Given that field updates occur in several bug reports, how do those changes impact the time fix estimation models’ reliability? We address this question in the experiments described in Section 2.3. Table 7 shows the obtained results. As follows, we recap the experimental scenarios. 1) First experiment: we train and test using only the final state reports (EXP1); 2) Second experiment: we train and test using only the initial state reports (EXP2); 3) Third experiment: we train using final state reports and test with initial state reports (EXP3). The first column in Table 7 indicates the threshold used to split the data into two classes. The number in parentheses represents the time unit in days. The other three columns show the accuracy and f-measure for the three data experiments. The best results are in boldface. It is important to note that the classes are not balanced for all the models, except when the time unit threshold is equal to one. Thus, the f-measure values are of main concern. We tested several unit values (as presented in the baseline paper), but we only show three of them due to space constraints. They are the unit values corresponding to the 5 and 10 days (the thresholds we use in our approach) and the 1 unit value, representing each project’s RRT median value. For those interested in checking all the values, we refer the reader to the replication package, where we present the values for all thresholds.

Table 7 Baseline results in different data scenarios: attributes Set 1

A few points can be verified after analyzing the results. First, as the time unit increases, the models’ performance decrease. Second, the results present little variation for the different scenarios. Such behavior probably occurs because the attributes used in this approach present a low field change rate. Priority varies between 4% and 16% and reporter does not appear in the most common changes. Assignee (between 42% and 87%) and Summary (between 7% and 34%) present higher change rates, but the low results variation may indicate that they are not very relevant for the models. It is intriguing that for some projects, such as Hadoop Core, Hadoop HDFS, and Spark, the best results are obtained in the EXP3 scenario. One hypothesis is that the low rate of the attributes’ updates may not significantly impact the models’ results. Hence, to verify how the approach performs in a scenario with attributes containing more historical updates, Table 8 shows the results using Set 2 (see Table 2). The experiment uses the same data unit splits and data scenarios but with different attributes. The best results are highlighted in boldface.

Table 8 Baseline results in different data scenarios: attributes set 2

With more attributes, the results are different. It is noticeable that the new attributes improve the models’ results for all the cases. In all projects, there is a significant performance drop in the EXP3 scenario. This shows that the initial and final reports are different enough to drop the model’s performance, which indicates that bug reports’ updates impact the model performance in all projects. In cases of smaller unit values in Hadoop Core, where the EXP3 presents better results than EXP1 and EXP2, the values are close. In all unit values, EXP1 and EXP2 consistently present considerable higher values compared to the EXP3.

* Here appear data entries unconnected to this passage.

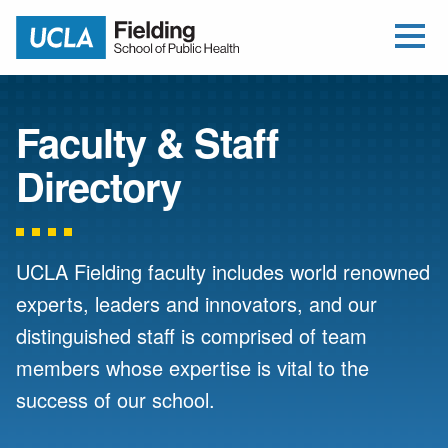
Open Me
Jump to Header
Jump to Main Content
Jump to Footer
Return to home
Faculty & Staff
Directory
UCLA Fielding faculty includes world renowned
experts, leaders and innovators, and our
distinguished staff is comprised of team
members whose expertise is vital to the
success of our school.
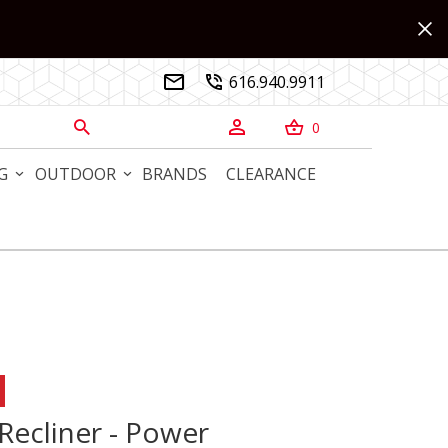
616.940.9911


0



G
OUTDOOR
BRANDS
CLEARANCE
cliner - Power
 Recliner - Power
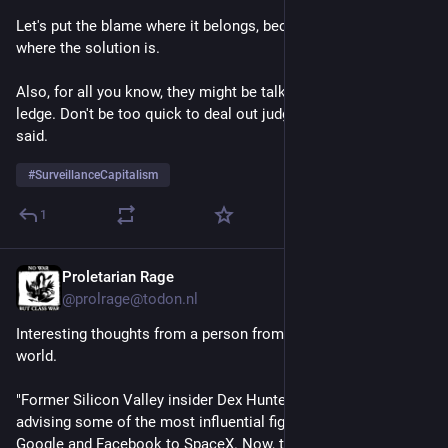
Let's put the blame where it belongs, because that's also 
where the solution is. 
Also, for all you know, they might be talking someone off a 
ledge. Don't be too quick to deal out judgement, as the wizard 
said. 
#
SurveillanceCapitalism
1
Proletarian Rage
1d
@prolrage@todon.nl
Interesting thoughts from a person from inside the 
#
BigTech
world.
"Former Silicon Valley insider Dex Hunter-Torricke spent years 
advising some of the most influential figures in tech, from 
Google and Facebook to SpaceX. Now, the founder of The 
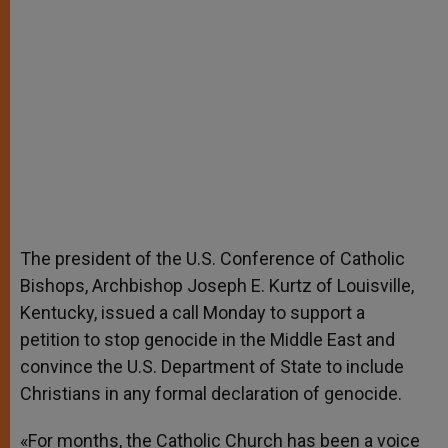
The president of the U.S. Conference of Catholic
Bishops, Archbishop Joseph E. Kurtz of Louisville,
Kentucky, issued a call Monday to support a
petition to stop genocide in the Middle East and
convince the U.S. Department of State to include
Christians in any formal declaration of genocide.
«For months, the Catholic Church has been a voice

We can now address our first research question RQ1: How frequent are the bug reports’ fields updates, and how these updates impact fixing estimation models? Answer: We verify that bug reports fields’ updates are common across the ten different projects and impact fixing estimation models in all projects we test. The use of inappropriate report states (i.e. last states reports) to train the models can provide more optimistic results (between 0.01 to 0.4 in f-measures absolute values, depending on the project and threshold values) than using the initial report states.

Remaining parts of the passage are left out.